The most basic approach to causal inference measures the response of a system or population to different exposures, or treatments, and compares one or more summaries of the responses. Thinking formally about causal inference requires that we consider what the potential outcomes would have been under a set of alternative exposures. Though it is only possible in practice to observe a single outcome for each unit, the principles of good experimental design, including random treatment assignment, allow a valid comparison of average responses to each exposure because effects from extraneous factors are minimized. In observational settings, where exposures or treatments arise "naturally", i.e., without experimental manipulation, a common strategy for estimating causal effects is to find units that are similar based upon a set of covariates, but receiving different exposures, and then compare their outcomes. This strategy is challenging if there are many covariates. Balancing scores, a low-dimensional summary of the relevant covariate space, can facilitate causal inference for observational data in settings with many covariates. Propensity scores which measure the probability of receiving a particular exposure or treatment are one example of a balancing score. To estimate treatment effects, balancing scores are used to to group individuals from different exposure groups to compare their response levels, or functions of balancing scores are used to re-weight the sample. This thesis explores novel methods for obtaining covariate balance in observational studies through the use of balancing scores and weighting methodology.
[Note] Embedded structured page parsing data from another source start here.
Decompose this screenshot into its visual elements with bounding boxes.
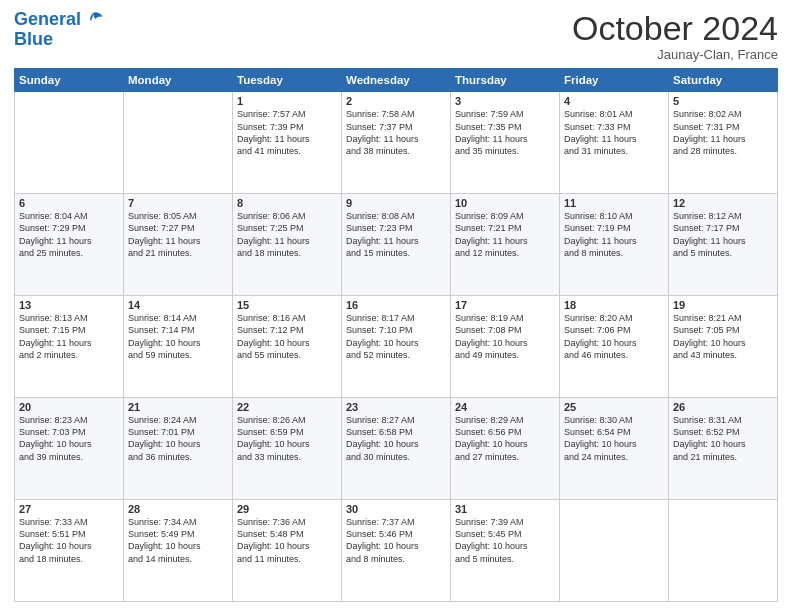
calendar-cell: 15Sunrise: 8:16 AM Sunset: 7:12 PM Dayli… bbox=[233, 296, 342, 398]
calendar-cell: 20Sunrise: 8:23 AM Sunset: 7:03 PM Dayli… bbox=[15, 398, 124, 500]
day-number: 18 bbox=[564, 299, 664, 311]
calendar-cell: 19Sunrise: 8:21 AM Sunset: 7:05 PM Dayli… bbox=[669, 296, 778, 398]
day-number: 1 bbox=[237, 95, 337, 107]
calendar-cell: 29Sunrise: 7:36 AM Sunset: 5:48 PM Dayli… bbox=[233, 500, 342, 602]
day-info: Sunrise: 8:31 AM Sunset: 6:52 PM Dayligh… bbox=[673, 414, 773, 463]
calendar-cell: 24Sunrise: 8:29 AM Sunset: 6:56 PM Dayli… bbox=[451, 398, 560, 500]
title-block: October 2024 Jaunay-Clan, France bbox=[572, 10, 778, 62]
day-info: Sunrise: 8:10 AM Sunset: 7:19 PM Dayligh… bbox=[564, 210, 664, 259]
day-number: 17 bbox=[455, 299, 555, 311]
day-info: Sunrise: 8:02 AM Sunset: 7:31 PM Dayligh… bbox=[673, 108, 773, 157]
calendar-cell: 7Sunrise: 8:05 AM Sunset: 7:27 PM Daylig… bbox=[124, 194, 233, 296]
location-subtitle: Jaunay-Clan, France bbox=[572, 47, 778, 62]
weekday-header-wednesday: Wednesday bbox=[342, 69, 451, 92]
calendar-cell: 26Sunrise: 8:31 AM Sunset: 6:52 PM Dayli… bbox=[669, 398, 778, 500]
day-number: 15 bbox=[237, 299, 337, 311]
calendar-cell: 1Sunrise: 7:57 AM Sunset: 7:39 PM Daylig… bbox=[233, 92, 342, 194]
weekday-header-row: SundayMondayTuesdayWednesdayThursdayFrid… bbox=[15, 69, 778, 92]
day-number: 9 bbox=[346, 197, 446, 209]
calendar-cell: 17Sunrise: 8:19 AM Sunset: 7:08 PM Dayli… bbox=[451, 296, 560, 398]
day-number: 16 bbox=[346, 299, 446, 311]
calendar-cell: 16Sunrise: 8:17 AM Sunset: 7:10 PM Dayli… bbox=[342, 296, 451, 398]
calendar-table: SundayMondayTuesdayWednesdayThursdayFrid… bbox=[14, 68, 778, 602]
calendar-cell: 27Sunrise: 7:33 AM Sunset: 5:51 PM Dayli… bbox=[15, 500, 124, 602]
calendar-cell: 25Sunrise: 8:30 AM Sunset: 6:54 PM Dayli… bbox=[560, 398, 669, 500]
day-number: 19 bbox=[673, 299, 773, 311]
day-number: 3 bbox=[455, 95, 555, 107]
week-row-5: 27Sunrise: 7:33 AM Sunset: 5:51 PM Dayli… bbox=[15, 500, 778, 602]
weekday-header-saturday: Saturday bbox=[669, 69, 778, 92]
day-number: 22 bbox=[237, 401, 337, 413]
day-info: Sunrise: 8:17 AM Sunset: 7:10 PM Dayligh… bbox=[346, 312, 446, 361]
day-info: Sunrise: 7:36 AM Sunset: 5:48 PM Dayligh… bbox=[237, 516, 337, 565]
calendar-cell: 31Sunrise: 7:39 AM Sunset: 5:45 PM Dayli… bbox=[451, 500, 560, 602]
day-info: Sunrise: 8:26 AM Sunset: 6:59 PM Dayligh… bbox=[237, 414, 337, 463]
day-number: 21 bbox=[128, 401, 228, 413]
week-row-1: 1Sunrise: 7:57 AM Sunset: 7:39 PM Daylig… bbox=[15, 92, 778, 194]
day-number: 28 bbox=[128, 503, 228, 515]
day-number: 7 bbox=[128, 197, 228, 209]
calendar-cell: 30Sunrise: 7:37 AM Sunset: 5:46 PM Dayli… bbox=[342, 500, 451, 602]
weekday-header-sunday: Sunday bbox=[15, 69, 124, 92]
day-info: Sunrise: 7:33 AM Sunset: 5:51 PM Dayligh… bbox=[19, 516, 119, 565]
logo-bird-icon bbox=[83, 11, 103, 29]
day-info: Sunrise: 8:21 AM Sunset: 7:05 PM Dayligh… bbox=[673, 312, 773, 361]
logo-blue: Blue bbox=[14, 30, 53, 50]
calendar-cell: 13Sunrise: 8:13 AM Sunset: 7:15 PM Dayli… bbox=[15, 296, 124, 398]
day-info: Sunrise: 8:13 AM Sunset: 7:15 PM Dayligh… bbox=[19, 312, 119, 361]
day-number: 26 bbox=[673, 401, 773, 413]
calendar-cell: 5Sunrise: 8:02 AM Sunset: 7:31 PM Daylig… bbox=[669, 92, 778, 194]
day-number: 23 bbox=[346, 401, 446, 413]
calendar-cell: 3Sunrise: 7:59 AM Sunset: 7:35 PM Daylig… bbox=[451, 92, 560, 194]
calendar-cell: 6Sunrise: 8:04 AM Sunset: 7:29 PM Daylig… bbox=[15, 194, 124, 296]
week-row-3: 13Sunrise: 8:13 AM Sunset: 7:15 PM Dayli… bbox=[15, 296, 778, 398]
day-number: 31 bbox=[455, 503, 555, 515]
day-info: Sunrise: 8:30 AM Sunset: 6:54 PM Dayligh… bbox=[564, 414, 664, 463]
header: General Blue October 2024 Jaunay-Clan, F… bbox=[14, 10, 778, 62]
day-info: Sunrise: 8:27 AM Sunset: 6:58 PM Dayligh… bbox=[346, 414, 446, 463]
calendar-cell: 8Sunrise: 8:06 AM Sunset: 7:25 PM Daylig… bbox=[233, 194, 342, 296]
calendar-cell: 9Sunrise: 8:08 AM Sunset: 7:23 PM Daylig… bbox=[342, 194, 451, 296]
day-number: 30 bbox=[346, 503, 446, 515]
day-number: 10 bbox=[455, 197, 555, 209]
calendar-cell: 23Sunrise: 8:27 AM Sunset: 6:58 PM Dayli… bbox=[342, 398, 451, 500]
day-info: Sunrise: 7:37 AM Sunset: 5:46 PM Dayligh… bbox=[346, 516, 446, 565]
day-info: Sunrise: 8:08 AM Sunset: 7:23 PM Dayligh… bbox=[346, 210, 446, 259]
day-number: 6 bbox=[19, 197, 119, 209]
day-number: 2 bbox=[346, 95, 446, 107]
day-info: Sunrise: 8:09 AM Sunset: 7:21 PM Dayligh… bbox=[455, 210, 555, 259]
calendar-cell: 11Sunrise: 8:10 AM Sunset: 7:19 PM Dayli… bbox=[560, 194, 669, 296]
day-info: Sunrise: 7:59 AM Sunset: 7:35 PM Dayligh… bbox=[455, 108, 555, 157]
day-info: Sunrise: 8:05 AM Sunset: 7:27 PM Dayligh… bbox=[128, 210, 228, 259]
day-info: Sunrise: 8:23 AM Sunset: 7:03 PM Dayligh… bbox=[19, 414, 119, 463]
day-number: 13 bbox=[19, 299, 119, 311]
day-number: 12 bbox=[673, 197, 773, 209]
weekday-header-tuesday: Tuesday bbox=[233, 69, 342, 92]
logo: General Blue bbox=[14, 10, 103, 50]
day-info: Sunrise: 8:12 AM Sunset: 7:17 PM Dayligh… bbox=[673, 210, 773, 259]
day-number: 24 bbox=[455, 401, 555, 413]
day-number: 5 bbox=[673, 95, 773, 107]
week-row-2: 6Sunrise: 8:04 AM Sunset: 7:29 PM Daylig… bbox=[15, 194, 778, 296]
calendar-cell bbox=[124, 92, 233, 194]
weekday-header-monday: Monday bbox=[124, 69, 233, 92]
calendar-cell bbox=[560, 500, 669, 602]
day-info: Sunrise: 7:39 AM Sunset: 5:45 PM Dayligh… bbox=[455, 516, 555, 565]
day-info: Sunrise: 7:57 AM Sunset: 7:39 PM Dayligh… bbox=[237, 108, 337, 157]
page: General Blue October 2024 Jaunay-Clan, F… bbox=[0, 0, 792, 612]
day-number: 29 bbox=[237, 503, 337, 515]
day-info: Sunrise: 8:29 AM Sunset: 6:56 PM Dayligh… bbox=[455, 414, 555, 463]
day-info: Sunrise: 7:58 AM Sunset: 7:37 PM Dayligh… bbox=[346, 108, 446, 157]
calendar-cell: 12Sunrise: 8:12 AM Sunset: 7:17 PM Dayli… bbox=[669, 194, 778, 296]
day-info: Sunrise: 8:04 AM Sunset: 7:29 PM Dayligh… bbox=[19, 210, 119, 259]
month-title: October 2024 bbox=[572, 10, 778, 47]
calendar-cell: 2Sunrise: 7:58 AM Sunset: 7:37 PM Daylig… bbox=[342, 92, 451, 194]
day-number: 25 bbox=[564, 401, 664, 413]
day-info: Sunrise: 8:16 AM Sunset: 7:12 PM Dayligh… bbox=[237, 312, 337, 361]
calendar-cell: 21Sunrise: 8:24 AM Sunset: 7:01 PM Dayli… bbox=[124, 398, 233, 500]
calendar-cell bbox=[669, 500, 778, 602]
day-number: 14 bbox=[128, 299, 228, 311]
day-info: Sunrise: 8:20 AM Sunset: 7:06 PM Dayligh… bbox=[564, 312, 664, 361]
day-number: 11 bbox=[564, 197, 664, 209]
calendar-cell: 14Sunrise: 8:14 AM Sunset: 7:14 PM Dayli… bbox=[124, 296, 233, 398]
The dissertation begins by providing an overview of the potential outcome framework for causal inference in observational studies and required background knowledge for the methods developed. The first methodological contribution is the optimally balanced Gaussian process propensity score approach that applies a binary regression framework using Gaussian processes for estimating the propensity score. The hyperparameters of the process are selected to minimize a metric of covariate imbalance. The next methodological contribution is the development of targeted balancing weights for both binary and multi-treatment settings, where a covariate imbalance metric is created with respect to a covariate density of interest (this could be the distribution within the full population under study or within a specific subpopulation of interest) and unit weights are selected that minimize this metric, without an explicit assumption on the functional form of the weights. Each method is evaluated against competing methods from the causal inference literature through series of simulations and against a benchmark causal inference data set. The dissertation concludes with suggestions for future work. A contribution to measurement in observational studies is included as an appendix.